What the exercise asks: Your answer must be an exact copy of the records below, with every picture left out.

--- Material for this exercise ---

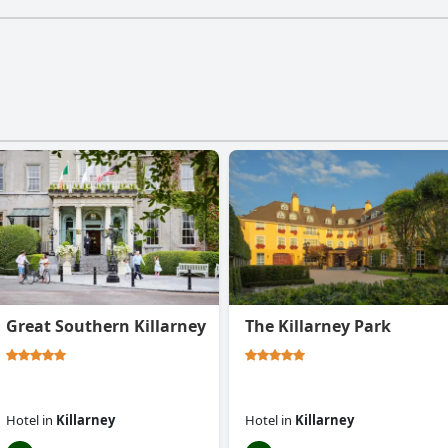
Great Southern Killarney
The Killarney Park
Hotel
in
Killarney
Hotel
in
Killarney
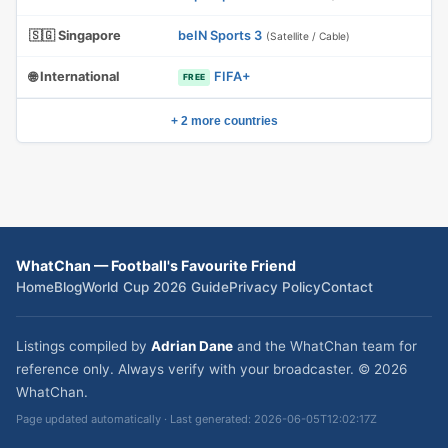
🇸🇬 Singapore
beIN Sports 3
(Satellite / Cable)
🌐 International
FIFA+
FREE
+ 2 more countries
WhatChan — Football's Favourite Friend
Home
Blog
World Cup 2026 Guide
Privacy Policy
Contact
Listings compiled by
Adrian Dane
and the WhatChan team for
reference only. Always verify with your broadcaster. © 2026
WhatChan.
Page updated automatically · Last generated: 2026-06-05T12:02:17Z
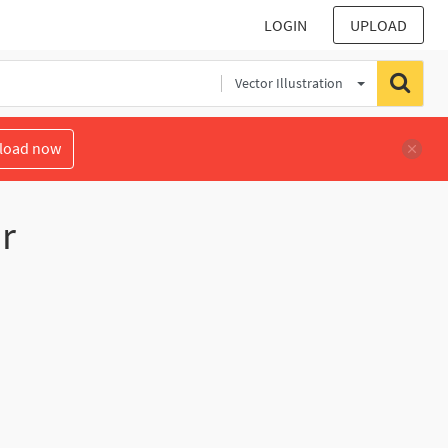
LOGIN
UPLOAD
Vector Illustration
load now
r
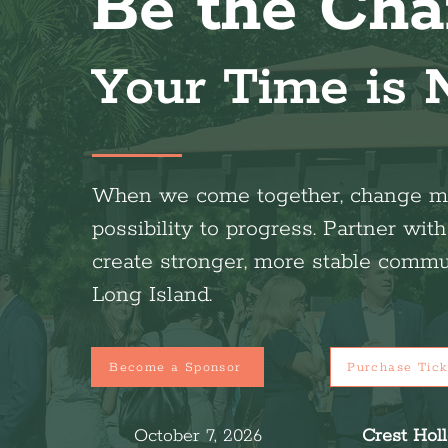
Be the Cha
Your Time is
When we come together, change m
possibility to progress. Partner wit
create stronger, more stable commu
Long Island.
Become a Sponsor
Purchase Tick
October 7, 2026
Crest Hol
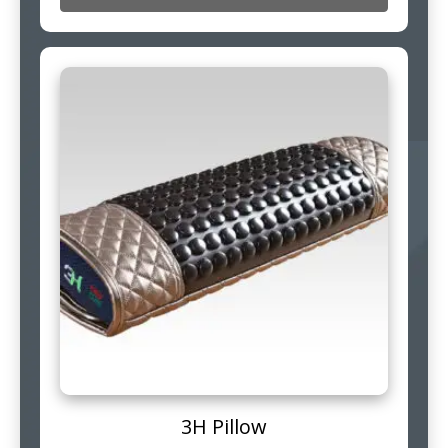
3H Pillow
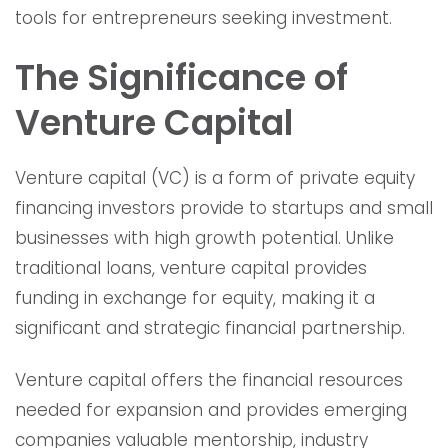
tools for entrepreneurs seeking investment.
The Significance of
Venture Capital
Venture capital (VC) is a form of private equity
financing investors provide to startups and small
businesses with high growth potential. Unlike
traditional loans, venture capital provides
funding in exchange for equity, making it a
significant and strategic financial partnership.
Venture capital offers the financial resources
needed for expansion and provides emerging
companies valuable mentorship, industry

---

Response area:
Great Southern Killarney
The Killarney Park
Hotel
in
Killarney
Hotel
in
Killarney
🇸🇬 Singapore
beIN Sports 3
(Satellite / Cable)
🌐 International
FIFA+
FREE
+ 2 more countries
WhatChan — Football's Favourite Friend
Home
Blog
World Cup 2026 Guide
Privacy Policy
Contact
Listings compiled by
Adrian Dane
and the WhatChan team for
reference only. Always verify with your broadcaster. © 2026
WhatChan.
Page updated automatically · Last generated: 2026-06-05T12:02:17Z
LOGIN
UPLOAD
Vector Illustration
load now
r
Be the Cha
Your Time is
When we come together, change m
possibility to progress. Partner wit
create stronger, more stable commu
Long Island.
Become a Sponsor
Purchase Tick
October 7, 2026
Crest Hol
3H Pillow
tools for entrepreneurs seeking investment.
The Significance of
Venture Capital
Venture capital (VC) is a form of private equity
financing investors provide to startups and small
businesses with high growth potential. Unlike
traditional loans, venture capital provides
funding in exchange for equity, making it a
significant and strategic financial partnership.
Venture capital offers the financial resources
needed for expansion and provides emerging
companies valuable mentorship, industry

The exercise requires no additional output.